Assume that we have a codimension one foliation of $\mathbb{R}^{n}-\{0\}$ with compact leaves.
Is it true to say that the foliation is stable at origin:That is: for every neighborhood $V$ of $0$, there is a neighborhood $W\subset V$ containing $0$ such that the saturation of $W$ is contained in $V$?
Yes. Let $\mathcal{F}$ be the foliation (of arbitrary dimension in $\{1,\ldots,n-1\}$), which I assume regular and transversely continuous.
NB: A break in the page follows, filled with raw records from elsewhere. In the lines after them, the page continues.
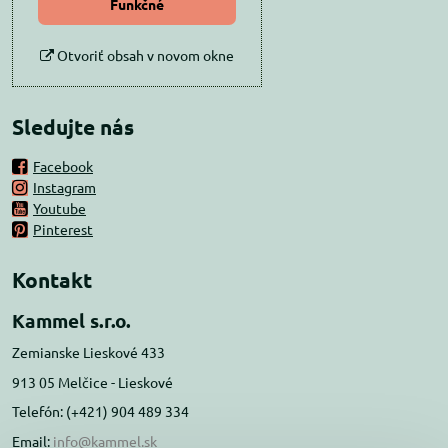
Funkčné
Otvoriť obsah v novom okne
Sledujte nás
Facebook
Instagram
Youtube
Pinterest
Kontakt
Kammel s.r.o.
Zemianske Lieskové 433
913 05 Melčice - Lieskové
Telefón: (+421) 904 489 334
Email:
info@kammel.sk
It is sufficient to consider the case of a ball $V$ of radius $r>0$. I claim that the set $A:=\mathrm{Sat_\mathcal{F}}(\partial{V})$ is compact, therefore $V\setminus A$ is a non-empty open set $W$, invariant by $\mathcal{F}$, giving the sought neighbourhood.
The fact that $A$ is compact follows from an elementary flow-box argument. For every $p\in \partial V$ there exists a small compact neighbourhood $V_p\ni p$ for which $\mathrm{Sat}_\mathcal{F}(V_p)$ is compact (the foliation is locally a $C^0$-fibration). By compactness of the sphere $\partial V$, the set $A$ is the union of finitely many such $\mathrm{Sat}_\mathcal{F}(V_p)$, thus compact.
Remark: The argument works as soon as one removes from $\mathbb{R}^n$ any compact set $X$ and consider neighbourhoods $V$ of $X$. This hypothesis is somehow optimal: as the Hopf fibration shows, this is false for $n=3$ and $X$ a line.